Ese es el problema que planteó el abogado.

Un breve recuerdo histórico acerca de la Inquisición ayuda a comprender la magnitud ciudadana de ese problema. Y el peligro que encierra. Conforme a las reglas de la Iglesia del siglo XIII —cuyo objeto era perseguir, entre otras, la herejía de cátaros y valdenses—, un obispo debía visitar los lugares bajo su jurisdicción a fin de averiguar qué había ocurrido durante su ausencia. El obispo practicaba entonces la inquisitio generalis, preguntando a todos los que debían saber —los notarios o los hombres virtuosos— qué había ocurrido desde la anterior visita. No es que el obispo supiera de un hereje. No, no, no. Lo buscaba. Lo buscaba en la certeza de que en la comunidad debía haber alguno. Si al interrogar a los vecinos encontraba algo (porque, por ejemplo, alguien había oído una frase cercana a la herejía), entonces el obispo pasaba a un segundo momento, la inquisitio specialis, que consistía en averiguar qué se había hecho y quién lo había hecho, en determinar cuál era la falta y quién su autor. En ese momento, todos los habitantes y todas sus conversaciones estaban bajo sospecha.
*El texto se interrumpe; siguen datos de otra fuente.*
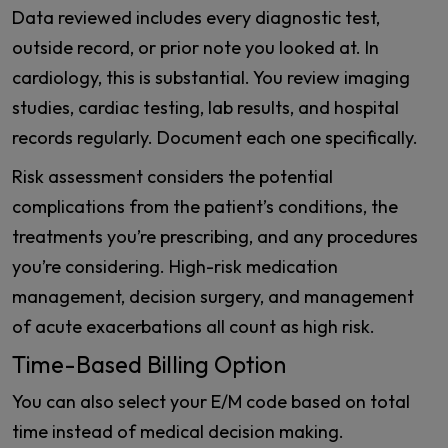
Data reviewed includes every diagnostic test,
outside record, or prior note you looked at. In
cardiology, this is substantial. You review imaging
studies, cardiac testing, lab results, and hospital
records regularly. Document each one specifically.
Risk assessment considers the potential
complications from the patient’s conditions, the
treatments you’re prescribing, and any procedures
you’re considering. High-risk medication
management, decision surgery, and management
of acute exacerbations all count as high risk.
Time-Based Billing Option
You can also select your E/M code based on total
time instead of medical decision making.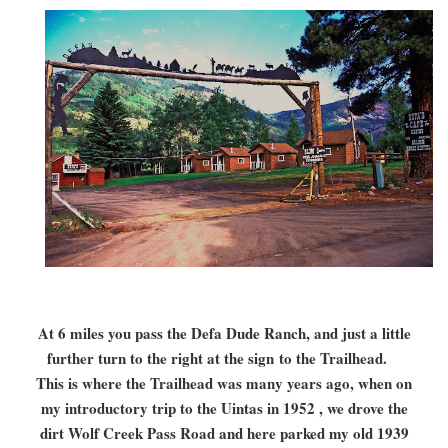
At 6 miles you pass the Defa Dude Ranch, and just a little
further turn to the right at the sign
to the Trailhead.
This is where the Trailhead was many years ago, when on
my introductory trip to the Uintas in 1952 , we drove the
dirt Wolf Creek Pass Road and here parked my old 1939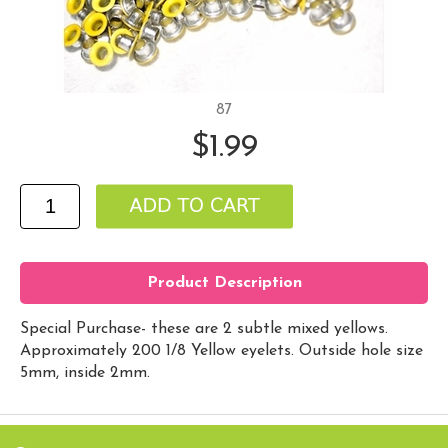
87
$1.99
Product Description
Special Purchase- these are 2 subtle mixed yellows.
Approximately 200 1/8 Yellow eyelets. Outside hole size
5mm, inside 2mm.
Como se observa, en ese procedimiento (el procedimiento inquisitivo que inspiró algunas formas del procedimiento penal que se creyó con la reforma haber dejado atrás) no se espera saber de un delito antes de investigar, sino que se tiene ex ante la certeza de que en alguna parte ha de haberse cometido alguno, de manera que es cosa de indagar, de hurgar en la vida de las gentes, para encontrarlo. Algo semejante a lo que parece ocurrir hoy: si el celular de un abogado (Hermosilla) reveló un delito, entonces hay que revisar todas sus conversaciones en todos sus pormenores, puesto que por allí ha de haber otro.
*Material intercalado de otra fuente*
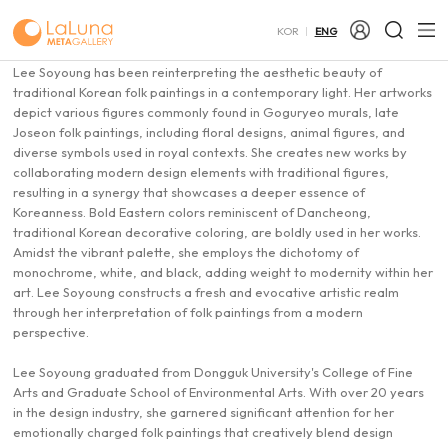
Lee Soyoung
이소영
KOR
ENG
Introduction of Artist
Lee Soyoung has been reinterpreting the aesthetic beauty of
traditional Korean folk paintings in a contemporary light. Her artworks
depict various figures commonly found in Goguryeo murals, late
Joseon folk paintings, including floral designs, animal figures, and
diverse symbols used in royal contexts. She creates new works by
collaborating modern design elements with traditional figures,
resulting in a synergy that showcases a deeper essence of
Koreanness. Bold Eastern colors reminiscent of Dancheong,
traditional Korean decorative coloring, are boldly used in her works.
Amidst the vibrant palette, she employs the dichotomy of
monochrome, white, and black, adding weight to modernity within her
art. Lee Soyoung constructs a fresh and evocative artistic realm
through her interpretation of folk paintings from a modern
perspective.
Lee Soyoung graduated from Dongguk University's College of Fine
Arts and Graduate School of Environmental Arts. With over 20 years
in the design industry, she garnered significant attention for her
emotionally charged folk paintings that creatively blend design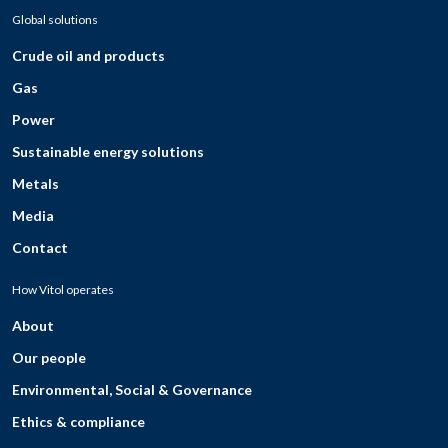
Global solutions
Crude oil and products
Gas
Power
Sustainable energy solutions
Metals
Media
Contact
How Vitol operates
About
Our people
Environmental, Social & Governance
Ethics & compliance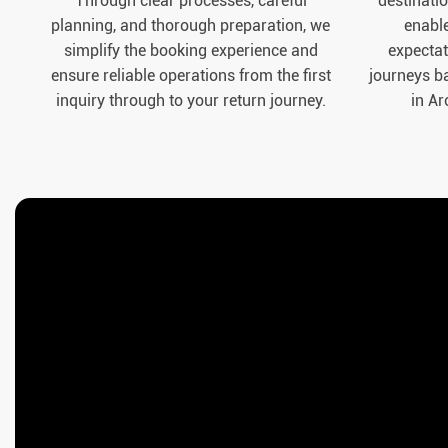
Through clear processes, careful
destinatio
planning, and thorough preparation, we
enable
simplify the booking experience and
expectat
ensure reliable operations from the first
journeys b
inquiry through to your return journey.
in Ar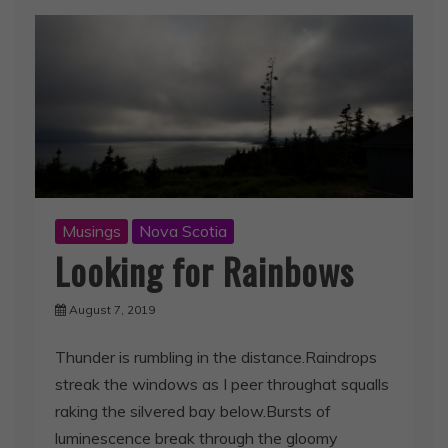
Musings
Nova Scotia
Looking for Rainbows
August 7, 2019
Thunder is rumbling in the distance.Raindrops
streak the windows as I peer throughat squalls
raking the silvered bay below.Bursts of
luminescence break through the gloomy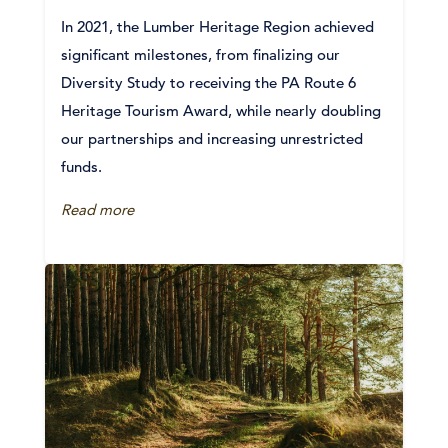
In 2021, the Lumber Heritage Region achieved
significant milestones, from finalizing our
Diversity Study to receiving the PA Route 6
Heritage Tourism Award, while nearly doubling
our partnerships and increasing unrestricted
funds.
Read more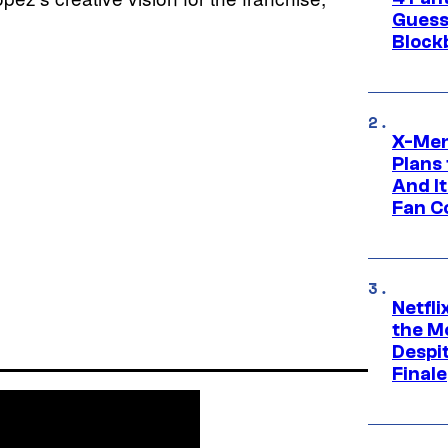
Guess
Block
X-Men
Plans
And I
Fan C
Netfl
the Mo
Despit
Finale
Pues bien. El peligro que tiene este procedimiento frente al que ese abogado buscó inútilmente protección, es análogo al inquisitivo. Y se trata obviamente de una práctica lesiva de los derechos de una democracia liberal. Y los abogados y el colegio respectivo deberían oponerse. Se indaga en un teléfono y se revisa no una llamada o un puñado de llamadas, sino que todas las llamadas buscando un delito. La inversión de la presunción de inocencia es manifiesta: bajo ese criterio, todos quienes se comunicaron con el abogado son susceptibles de ser investigados, puesto que todos pueden haber cometido un delito. Si una de las llamadas fue constitutiva de un delito, reza el criterio, entonces cualquiera puede serlo y hay que oírlas y saber qué dicen.

El principio es irrefutable —cualquiera de nosotros puede haber infringido la ley, y es cosa de investigar para encontrarlo—, pero es también irrefutable que una democracia liberal no puede descansar sobre un principio como ese, un principio voyerista, inquisitorial, sumarial, que considera correcto y de acuerdo a la justicia hurgar en las comunicaciones de manera indiscriminada tras la búsqueda de delitos, arguyendo como razón para hacerlo que se sabe que alguna vez se cometió uno y que si se cometió uno, entonces pudieron haberse cometido varios y que es cosa de buscar con paciencia para encontrarlos.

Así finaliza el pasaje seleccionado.